* **What you have to do**: Line by line, print the records exactly, and keep images out of the copy.

┌──

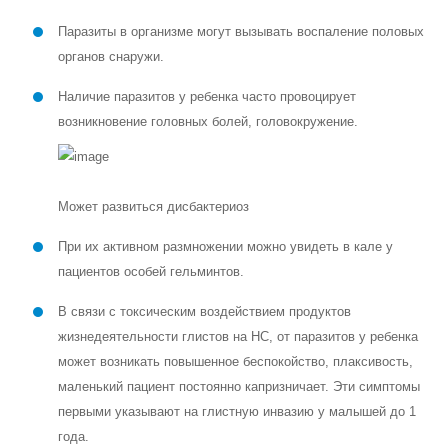
Паразиты в организме могут вызывать воспаление половых
органов снаружи.
Наличие паразитов у ребенка часто провоцирует
возникновение головных болей, головокружение.
Может развиться дисбактериоз
При их активном размножении можно увидеть в кале у
пациентов особей гельминтов.
В связи с токсическим воздействием продуктов
жизнедеятельности глистов на НС, от паразитов у ребенка
может возникать повышенное беспокойство, плаксивость,
маленький пациент постоянно капризничает. Эти симптомы
первыми указывают на глистную инвазию у малышей до 1
года.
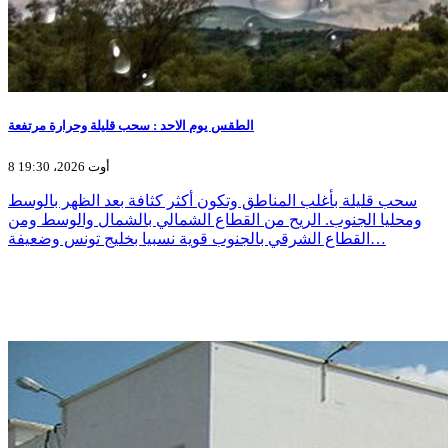
الطقس يوم الاحد : سحب قليلة وحرارة مرتفعة
8 أوت 2026، 19:30
سحب قليلة بأغلب المناطق وتكون أكثر كثافة بعد الظهر بالوسط
ومحليا الجنوب. الريح من القطاع الشمالي بالشمال والوسط ومن
القطاع الشرقي بالجنوب قوية نسبيا بخليج تونس وضعيفة…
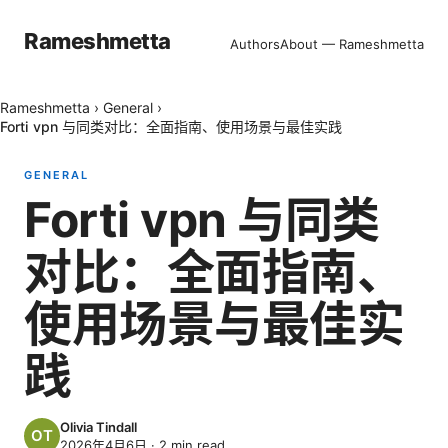
Rameshmetta
Authors
About — Rameshmetta
Rameshmetta
›
General
›
Forti vpn 与同类对比：全面指南、使用场景与最佳实践
GENERAL
Forti vpn 与同类
对比：全面指南、
使用场景与最佳实
践
Olivia Tindall
2026年4月6日
·
2
min read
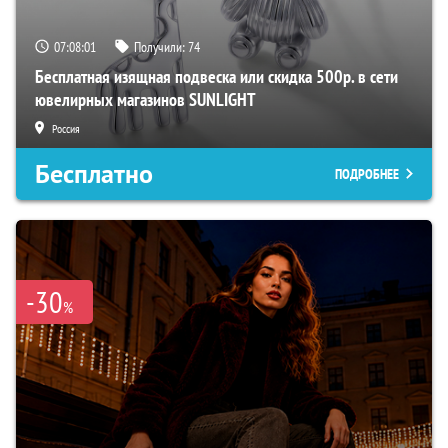
07:07:59
Получили:
74
Бесплатная изящная подвеска или скидка 500р. в сети
ювелирных магазинов SUNLIGHT
Россия
Бесплатно
ПОДРОБНЕЕ
-30
%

└──

* **Written response**:
Паразиты в организме могут вызывать воспаление половых
органов снаружи.
Наличие паразитов у ребенка часто провоцирует
возникновение головных болей, головокружение.
Может развиться дисбактериоз
При их активном размножении можно увидеть в кале у
пациентов особей гельминтов.
В связи с токсическим воздействием продуктов
жизнедеятельности глистов на НС, от паразитов у ребенка
может возникать повышенное беспокойство, плаксивость,
маленький пациент постоянно капризничает. Эти симптомы
первыми указывают на глистную инвазию у малышей до 1
года.
الطقس يوم الاحد : سحب قليلة وحرارة مرتفعة
8 أوت 2026، 19:30
سحب قليلة بأغلب المناطق وتكون أكثر كثافة بعد الظهر بالوسط
ومحليا الجنوب. الريح من القطاع الشمالي بالشمال والوسط ومن
القطاع الشرقي بالجنوب قوية نسبيا بخليج تونس وضعيفة…
Rameshmetta
Authors
About — Rameshmetta
Rameshmetta
›
General
›
Forti vpn 与同类对比：全面指南、使用场景与最佳实践
GENERAL
Forti vpn 与同类
对比：全面指南、
使用场景与最佳实
践
Olivia Tindall
2026年4月6日
·
2
min read
07:07:59
Получили:
74
Бесплатная изящная подвеска или скидка 500р. в сети
ювелирных магазинов SUNLIGHT
Россия
Бесплатно
ПОДРОБНЕЕ
-30
%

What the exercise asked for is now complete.